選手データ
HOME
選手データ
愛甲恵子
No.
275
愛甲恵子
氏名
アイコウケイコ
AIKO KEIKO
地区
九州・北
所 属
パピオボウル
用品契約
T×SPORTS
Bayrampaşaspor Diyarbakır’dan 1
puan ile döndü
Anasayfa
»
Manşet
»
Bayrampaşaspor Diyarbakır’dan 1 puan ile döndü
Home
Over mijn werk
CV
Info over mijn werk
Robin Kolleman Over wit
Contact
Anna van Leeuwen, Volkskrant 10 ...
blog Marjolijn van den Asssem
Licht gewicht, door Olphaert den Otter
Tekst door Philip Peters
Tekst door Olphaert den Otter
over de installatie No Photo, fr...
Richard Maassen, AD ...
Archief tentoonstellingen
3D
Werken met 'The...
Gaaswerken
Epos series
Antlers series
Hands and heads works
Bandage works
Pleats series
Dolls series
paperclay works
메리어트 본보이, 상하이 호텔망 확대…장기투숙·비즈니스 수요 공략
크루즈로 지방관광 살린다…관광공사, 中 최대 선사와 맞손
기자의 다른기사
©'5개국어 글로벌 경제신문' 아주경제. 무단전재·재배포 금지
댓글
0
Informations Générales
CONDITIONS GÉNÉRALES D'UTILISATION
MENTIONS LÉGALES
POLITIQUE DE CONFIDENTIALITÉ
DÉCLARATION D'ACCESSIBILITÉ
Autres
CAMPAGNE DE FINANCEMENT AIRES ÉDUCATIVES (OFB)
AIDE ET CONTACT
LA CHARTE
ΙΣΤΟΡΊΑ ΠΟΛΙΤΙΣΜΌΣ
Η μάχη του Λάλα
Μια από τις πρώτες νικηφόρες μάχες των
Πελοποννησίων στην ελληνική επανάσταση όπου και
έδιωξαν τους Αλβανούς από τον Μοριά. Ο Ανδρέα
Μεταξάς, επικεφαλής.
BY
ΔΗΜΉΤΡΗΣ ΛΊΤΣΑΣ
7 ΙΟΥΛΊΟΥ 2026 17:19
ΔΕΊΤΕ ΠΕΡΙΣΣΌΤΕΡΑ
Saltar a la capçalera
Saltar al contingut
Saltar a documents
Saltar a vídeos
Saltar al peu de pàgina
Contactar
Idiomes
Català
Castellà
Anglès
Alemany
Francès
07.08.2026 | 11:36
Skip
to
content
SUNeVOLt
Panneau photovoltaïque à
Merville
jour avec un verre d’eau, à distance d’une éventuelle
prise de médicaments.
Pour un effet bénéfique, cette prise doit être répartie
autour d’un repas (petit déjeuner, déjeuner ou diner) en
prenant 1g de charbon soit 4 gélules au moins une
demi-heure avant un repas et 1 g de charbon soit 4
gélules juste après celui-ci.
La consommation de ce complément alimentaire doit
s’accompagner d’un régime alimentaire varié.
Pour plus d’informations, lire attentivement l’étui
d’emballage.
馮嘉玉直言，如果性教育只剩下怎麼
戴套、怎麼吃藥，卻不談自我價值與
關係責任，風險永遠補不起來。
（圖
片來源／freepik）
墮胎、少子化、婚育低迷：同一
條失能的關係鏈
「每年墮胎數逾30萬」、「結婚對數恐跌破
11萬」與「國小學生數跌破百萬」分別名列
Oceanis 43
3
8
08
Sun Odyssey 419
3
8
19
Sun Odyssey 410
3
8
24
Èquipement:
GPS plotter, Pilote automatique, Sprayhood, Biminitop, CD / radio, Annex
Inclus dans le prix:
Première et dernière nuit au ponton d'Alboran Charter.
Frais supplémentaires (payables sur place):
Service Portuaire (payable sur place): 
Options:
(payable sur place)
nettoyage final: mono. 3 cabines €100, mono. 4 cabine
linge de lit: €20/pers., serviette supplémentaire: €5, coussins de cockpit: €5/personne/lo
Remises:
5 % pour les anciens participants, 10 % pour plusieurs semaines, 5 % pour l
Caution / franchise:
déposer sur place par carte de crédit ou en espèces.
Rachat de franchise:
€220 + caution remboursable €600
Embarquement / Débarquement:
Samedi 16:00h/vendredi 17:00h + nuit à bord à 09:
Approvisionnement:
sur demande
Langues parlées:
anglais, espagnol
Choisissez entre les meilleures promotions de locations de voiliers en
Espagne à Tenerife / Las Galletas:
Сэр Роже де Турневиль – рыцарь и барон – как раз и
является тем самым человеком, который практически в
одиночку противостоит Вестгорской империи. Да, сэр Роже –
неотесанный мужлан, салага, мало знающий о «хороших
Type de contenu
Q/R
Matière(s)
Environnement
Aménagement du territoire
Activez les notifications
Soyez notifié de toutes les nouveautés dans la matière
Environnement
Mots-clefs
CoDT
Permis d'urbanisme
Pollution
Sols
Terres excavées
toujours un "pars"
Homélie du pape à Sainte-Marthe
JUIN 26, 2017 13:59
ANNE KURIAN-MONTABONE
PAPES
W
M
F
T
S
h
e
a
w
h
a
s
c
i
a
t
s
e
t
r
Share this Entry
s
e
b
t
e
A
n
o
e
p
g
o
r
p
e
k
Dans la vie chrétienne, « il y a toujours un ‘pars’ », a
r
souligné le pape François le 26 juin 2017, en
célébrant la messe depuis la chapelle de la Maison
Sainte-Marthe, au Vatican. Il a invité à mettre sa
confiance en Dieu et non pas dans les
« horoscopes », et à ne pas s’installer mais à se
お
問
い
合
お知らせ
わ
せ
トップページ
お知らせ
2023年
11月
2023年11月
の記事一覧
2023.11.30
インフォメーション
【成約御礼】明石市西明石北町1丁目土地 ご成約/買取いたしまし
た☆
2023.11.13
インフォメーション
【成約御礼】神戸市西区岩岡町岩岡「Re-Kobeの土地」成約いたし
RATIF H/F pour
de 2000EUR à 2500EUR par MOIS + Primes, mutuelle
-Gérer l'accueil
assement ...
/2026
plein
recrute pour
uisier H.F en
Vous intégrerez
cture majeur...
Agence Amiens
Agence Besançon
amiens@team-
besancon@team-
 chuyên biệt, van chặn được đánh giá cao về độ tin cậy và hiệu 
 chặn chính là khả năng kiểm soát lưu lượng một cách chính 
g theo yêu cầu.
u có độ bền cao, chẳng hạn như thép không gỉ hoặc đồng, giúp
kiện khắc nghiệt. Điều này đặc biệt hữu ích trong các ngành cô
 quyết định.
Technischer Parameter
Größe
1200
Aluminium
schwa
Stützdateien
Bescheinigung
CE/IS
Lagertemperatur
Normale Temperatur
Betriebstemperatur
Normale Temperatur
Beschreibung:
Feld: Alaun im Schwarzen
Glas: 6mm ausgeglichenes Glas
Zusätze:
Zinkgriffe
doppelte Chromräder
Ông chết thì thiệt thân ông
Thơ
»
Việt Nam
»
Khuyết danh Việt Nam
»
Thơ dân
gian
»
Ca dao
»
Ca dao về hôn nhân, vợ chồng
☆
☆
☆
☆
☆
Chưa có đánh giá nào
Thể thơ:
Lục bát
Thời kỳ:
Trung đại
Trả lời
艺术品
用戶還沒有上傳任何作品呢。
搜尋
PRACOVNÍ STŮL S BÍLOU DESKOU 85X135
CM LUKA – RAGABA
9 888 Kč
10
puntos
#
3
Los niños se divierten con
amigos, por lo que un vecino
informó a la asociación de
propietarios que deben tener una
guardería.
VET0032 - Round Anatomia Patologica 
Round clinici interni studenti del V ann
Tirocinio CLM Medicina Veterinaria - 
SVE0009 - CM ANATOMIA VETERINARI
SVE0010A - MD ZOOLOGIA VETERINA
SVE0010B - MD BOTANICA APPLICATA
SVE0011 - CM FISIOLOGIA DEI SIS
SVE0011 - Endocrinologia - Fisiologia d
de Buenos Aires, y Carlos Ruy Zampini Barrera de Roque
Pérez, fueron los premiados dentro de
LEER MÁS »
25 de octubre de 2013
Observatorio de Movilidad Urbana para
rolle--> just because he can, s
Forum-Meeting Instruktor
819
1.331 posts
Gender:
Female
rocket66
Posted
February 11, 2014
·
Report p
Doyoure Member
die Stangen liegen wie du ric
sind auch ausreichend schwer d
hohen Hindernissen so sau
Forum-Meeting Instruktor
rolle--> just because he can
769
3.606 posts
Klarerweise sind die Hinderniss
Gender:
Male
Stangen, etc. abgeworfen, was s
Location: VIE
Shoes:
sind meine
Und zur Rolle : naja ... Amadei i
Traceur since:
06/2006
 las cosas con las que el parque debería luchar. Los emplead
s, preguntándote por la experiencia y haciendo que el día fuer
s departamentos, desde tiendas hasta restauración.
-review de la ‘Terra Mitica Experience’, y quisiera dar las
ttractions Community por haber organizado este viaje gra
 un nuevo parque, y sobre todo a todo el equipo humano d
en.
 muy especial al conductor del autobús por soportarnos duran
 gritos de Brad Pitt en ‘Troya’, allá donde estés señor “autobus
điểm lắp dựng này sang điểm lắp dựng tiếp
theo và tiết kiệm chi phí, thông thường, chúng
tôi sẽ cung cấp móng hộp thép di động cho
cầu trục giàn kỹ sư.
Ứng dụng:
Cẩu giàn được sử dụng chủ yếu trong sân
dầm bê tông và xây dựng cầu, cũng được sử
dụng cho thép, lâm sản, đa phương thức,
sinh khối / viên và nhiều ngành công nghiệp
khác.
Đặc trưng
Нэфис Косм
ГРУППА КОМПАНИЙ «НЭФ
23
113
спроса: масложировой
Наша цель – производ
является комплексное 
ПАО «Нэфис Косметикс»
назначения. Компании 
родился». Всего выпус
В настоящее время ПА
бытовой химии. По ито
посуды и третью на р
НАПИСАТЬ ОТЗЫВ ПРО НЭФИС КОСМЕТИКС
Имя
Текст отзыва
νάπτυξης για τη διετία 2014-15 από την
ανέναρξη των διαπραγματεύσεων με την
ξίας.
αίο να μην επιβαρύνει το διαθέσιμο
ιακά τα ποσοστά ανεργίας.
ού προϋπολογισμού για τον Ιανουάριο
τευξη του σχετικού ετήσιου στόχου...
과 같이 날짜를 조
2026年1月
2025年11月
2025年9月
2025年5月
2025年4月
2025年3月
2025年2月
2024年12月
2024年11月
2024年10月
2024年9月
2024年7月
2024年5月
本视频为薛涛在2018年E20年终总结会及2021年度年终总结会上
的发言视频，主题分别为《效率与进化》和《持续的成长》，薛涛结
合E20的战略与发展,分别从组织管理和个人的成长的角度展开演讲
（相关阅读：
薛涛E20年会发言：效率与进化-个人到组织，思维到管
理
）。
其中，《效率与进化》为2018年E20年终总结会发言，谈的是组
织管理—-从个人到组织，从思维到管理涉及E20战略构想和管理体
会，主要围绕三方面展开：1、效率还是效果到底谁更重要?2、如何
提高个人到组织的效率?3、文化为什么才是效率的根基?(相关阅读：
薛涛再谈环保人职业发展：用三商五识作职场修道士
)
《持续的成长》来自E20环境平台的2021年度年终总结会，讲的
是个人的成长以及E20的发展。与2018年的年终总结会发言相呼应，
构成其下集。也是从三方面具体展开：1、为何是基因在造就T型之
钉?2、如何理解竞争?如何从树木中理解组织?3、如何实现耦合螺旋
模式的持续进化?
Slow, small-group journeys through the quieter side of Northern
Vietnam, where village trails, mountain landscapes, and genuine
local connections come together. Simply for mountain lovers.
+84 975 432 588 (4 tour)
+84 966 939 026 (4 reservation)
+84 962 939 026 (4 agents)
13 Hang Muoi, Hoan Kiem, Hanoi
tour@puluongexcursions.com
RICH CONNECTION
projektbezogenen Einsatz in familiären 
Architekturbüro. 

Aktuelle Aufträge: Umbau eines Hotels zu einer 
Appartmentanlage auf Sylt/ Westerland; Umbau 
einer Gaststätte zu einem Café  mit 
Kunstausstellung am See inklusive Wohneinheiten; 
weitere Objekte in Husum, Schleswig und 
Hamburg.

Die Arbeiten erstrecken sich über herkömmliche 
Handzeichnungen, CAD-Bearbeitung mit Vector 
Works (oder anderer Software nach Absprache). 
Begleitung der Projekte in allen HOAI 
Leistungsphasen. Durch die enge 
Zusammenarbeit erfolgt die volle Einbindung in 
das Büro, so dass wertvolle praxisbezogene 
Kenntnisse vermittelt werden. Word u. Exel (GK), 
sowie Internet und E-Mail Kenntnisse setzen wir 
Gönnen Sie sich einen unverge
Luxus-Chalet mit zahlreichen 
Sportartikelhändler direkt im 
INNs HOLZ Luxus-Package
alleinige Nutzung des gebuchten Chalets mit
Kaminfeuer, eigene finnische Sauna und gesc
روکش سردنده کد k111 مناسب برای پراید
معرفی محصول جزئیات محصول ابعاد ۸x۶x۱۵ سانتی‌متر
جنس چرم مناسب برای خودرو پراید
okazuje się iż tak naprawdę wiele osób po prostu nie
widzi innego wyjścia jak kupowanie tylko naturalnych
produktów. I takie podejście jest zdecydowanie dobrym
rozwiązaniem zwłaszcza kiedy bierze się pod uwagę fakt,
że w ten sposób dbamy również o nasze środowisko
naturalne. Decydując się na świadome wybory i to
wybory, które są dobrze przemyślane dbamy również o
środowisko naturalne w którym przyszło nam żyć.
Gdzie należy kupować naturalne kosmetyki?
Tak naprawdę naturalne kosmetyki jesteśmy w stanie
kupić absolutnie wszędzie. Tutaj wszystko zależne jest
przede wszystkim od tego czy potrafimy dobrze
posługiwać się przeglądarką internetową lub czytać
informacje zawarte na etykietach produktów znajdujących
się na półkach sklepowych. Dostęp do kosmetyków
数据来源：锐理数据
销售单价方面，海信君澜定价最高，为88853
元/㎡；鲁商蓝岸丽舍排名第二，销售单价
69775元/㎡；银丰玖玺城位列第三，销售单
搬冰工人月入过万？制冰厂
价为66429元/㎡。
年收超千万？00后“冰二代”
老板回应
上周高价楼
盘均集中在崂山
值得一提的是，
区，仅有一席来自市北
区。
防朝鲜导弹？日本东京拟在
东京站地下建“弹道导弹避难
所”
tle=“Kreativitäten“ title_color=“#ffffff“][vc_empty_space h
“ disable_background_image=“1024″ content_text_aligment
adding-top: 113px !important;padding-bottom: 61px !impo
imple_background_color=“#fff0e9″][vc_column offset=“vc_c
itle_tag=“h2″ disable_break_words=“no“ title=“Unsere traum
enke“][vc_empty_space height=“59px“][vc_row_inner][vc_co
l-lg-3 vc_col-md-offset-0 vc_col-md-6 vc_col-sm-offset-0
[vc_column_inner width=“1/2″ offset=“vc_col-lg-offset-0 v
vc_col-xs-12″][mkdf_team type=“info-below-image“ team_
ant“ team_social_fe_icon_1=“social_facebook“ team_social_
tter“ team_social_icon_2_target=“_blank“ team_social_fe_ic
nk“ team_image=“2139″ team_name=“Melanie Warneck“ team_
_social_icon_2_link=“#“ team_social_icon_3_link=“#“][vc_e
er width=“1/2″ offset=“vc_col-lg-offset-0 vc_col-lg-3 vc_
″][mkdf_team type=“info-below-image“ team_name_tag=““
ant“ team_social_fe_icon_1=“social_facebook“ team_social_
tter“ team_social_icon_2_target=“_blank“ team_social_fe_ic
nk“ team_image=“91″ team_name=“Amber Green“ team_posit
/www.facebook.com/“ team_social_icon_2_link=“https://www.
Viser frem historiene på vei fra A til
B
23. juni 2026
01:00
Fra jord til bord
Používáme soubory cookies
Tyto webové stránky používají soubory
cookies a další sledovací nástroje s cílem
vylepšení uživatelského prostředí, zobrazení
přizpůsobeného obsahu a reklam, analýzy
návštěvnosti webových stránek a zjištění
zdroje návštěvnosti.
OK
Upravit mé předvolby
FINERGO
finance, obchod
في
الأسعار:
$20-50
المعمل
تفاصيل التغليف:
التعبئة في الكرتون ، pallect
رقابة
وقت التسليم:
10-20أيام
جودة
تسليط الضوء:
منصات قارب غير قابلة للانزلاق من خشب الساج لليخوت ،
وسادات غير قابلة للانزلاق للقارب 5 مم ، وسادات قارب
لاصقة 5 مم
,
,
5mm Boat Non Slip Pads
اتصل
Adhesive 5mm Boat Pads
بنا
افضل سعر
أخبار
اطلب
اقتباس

## Exercise requirements
In the records above, each line with the string "thép" should be copied.

## Solution
u có độ bền cao, chẳng hạn như thép không gỉ hoặc đồng, giúp
tôi sẽ cung cấp móng hộp thép di động cho
dụng cho thép, lâm sản, đa phương thức,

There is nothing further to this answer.